Speeches were scheduled to follow, but Rose and Gina had had a long day and they resolved to head home.

"That was quite a walk for the cause but I think for our OWN cause we might ride the El back downtown," Rose joked.

"My feet believe in your cause, Rose Dawson," Gina answered with a laugh.

"And my tired calves second the motion," Rose added.

The streets in the area of the rally were clogged with people, forcing them to sidestep and circle often as they worked their way westward to Sixth Avenue. The transit authority had added a few extra trains but not nearly enough, so there was still a queue at the El station. They took their place in line, passing the time by admiring the fireworks being sent soaring skyward from the park's interior.

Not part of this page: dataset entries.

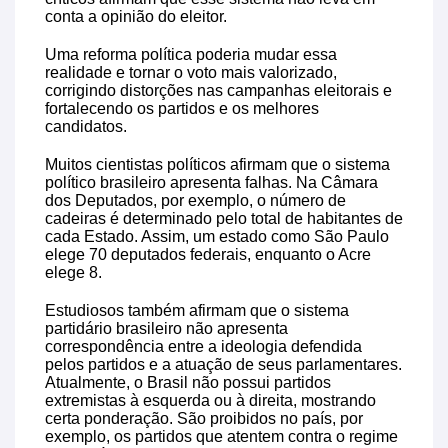
conta a opinião do eleitor.
Uma reforma política poderia mudar essa
realidade e tornar o voto mais valorizado,
corrigindo distorções nas campanhas eleitorais e
fortalecendo os partidos e os melhores
candidatos.
Muitos cientistas políticos afirmam que o sistema
político brasileiro apresenta falhas. Na Câmara
dos Deputados, por exemplo, o número de
cadeiras é determinado pelo total de habitantes de
cada Estado. Assim, um estado como São Paulo
elege 70 deputados federais, enquanto o Acre
elege 8.
Estudiosos também afirmam que o sistema
partidário brasileiro não apresenta
correspondência entre a ideologia defendida
pelos partidos e a atuação de seus parlamentares.
Atualmente, o Brasil não possui partidos
extremistas à esquerda ou à direita, mostrando
certa ponderação. São proibidos no país, por
exemplo, os partidos que atentem contra o regime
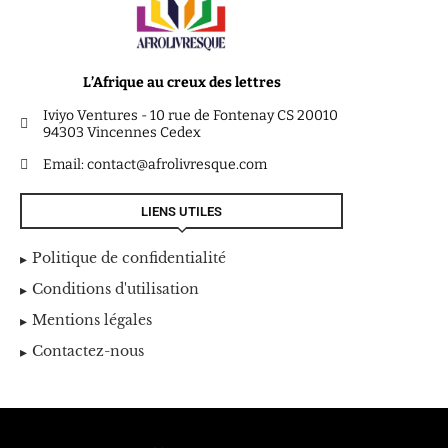
L’Afrique au creux des lettres
Iviyo Ventures - 10 rue de Fontenay CS 20010
94303 Vincennes Cedex
Email: contact@afrolivresque.com
LIENS UTILES
Politique de confidentialité
Conditions d'utilisation
Mentions légales
Contactez-nous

They were deep into a discussion of the day's events and were about to begin the climb up the stairway to the train platform when a hand grasped Gina's arm and spun her around.

"I thought I might find you here!"

"Anthony! What are you doing here?"

"I should be asking YOU that!"

Anthony fingered the ribbons on Gina's hat.

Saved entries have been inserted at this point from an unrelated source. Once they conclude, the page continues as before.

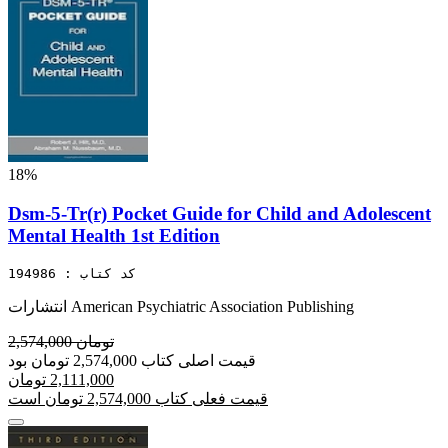
18%
Dsm-5-Tr(r) Pocket Guide for Child and Adolescent
Mental Health 1st Edition
کد کتاب : 194986
انتشارات American Psychiatric Association Publishing
2,574,000 تومان
قیمت اصلی کتاب 2,574,000 تومان بود
2,111,000 تومان
قیمت فعلی کتاب 2,574,000 تومان است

"A suffragette now, are you?"

Gina looked uncertain how to answer so Rose spoke up.

"I asked Gina to walk with me. I'm new to the city and I was a bit fearful of marching alone."

Rose extended her right hand.

"I'm Rose Dawson. Pleased to meet you."

He ignored her gesture, and Rose pulled her hand back, embarrassed.

"I know who you are," he responded with some venom.

Rose nearly replied in kind but thought better of it for her friend's sake. Anthony returned his attention to Gina.

"I wonder if your friend here knows who YOU are?"

"Anthony!" Gina responded, obviously distraught.

"Come on, Gina, let's go. I'm taking you home," Anthony insisted.

Gina looked nervously from Anthony to Rose and back. This surprised Rose; Gina had never before been anything but coolly composed in her presence.

"I have to accompany Rose," Gina stammered.

Anthony tugged a bit harder at her sleeve.

"Rose is a big girl, she can get home by herself."

Rose was alarmed by Anthony's actions and was concerned what he might do if Gina didn't agree to go along with him. She also worried what he would do if she DID.

"It's okay, Gina. I'll be all right," she offered.

Gina turned to her with what Rose took to be a look of resignation, often worn. Anthony finally succeeded in getting Gina moving.

"There, you see. Rose says she'll be all right," he said, more poison lacing his voice.

Rose turned and started up the steps to the train. She looked back over her shoulder and had to resist the urge to bound back down the stairs and run to her friend's aid. Gina glanced back at her and waved a weak farewell.

Maybe I should have said something, done something, Rose thought as she took the flight of stairs. Anything.

She looked out from the platform railing, watching the figures of Gina and Anthony disappearing into the distance. She turned and leaned back against the cool metal, closing her eyes.

But what could I do? Is it my place? I don't really know their situation well enough, even though I feel I do. Gina doesn't need me to protect her; no one can help her if she won't help herself. But if she asks, I will try.

She opened her eyes, fuming about what she had just seen.

Anthony reminds me a lot of someone I know, Rose thought, a little of her own venom escaping.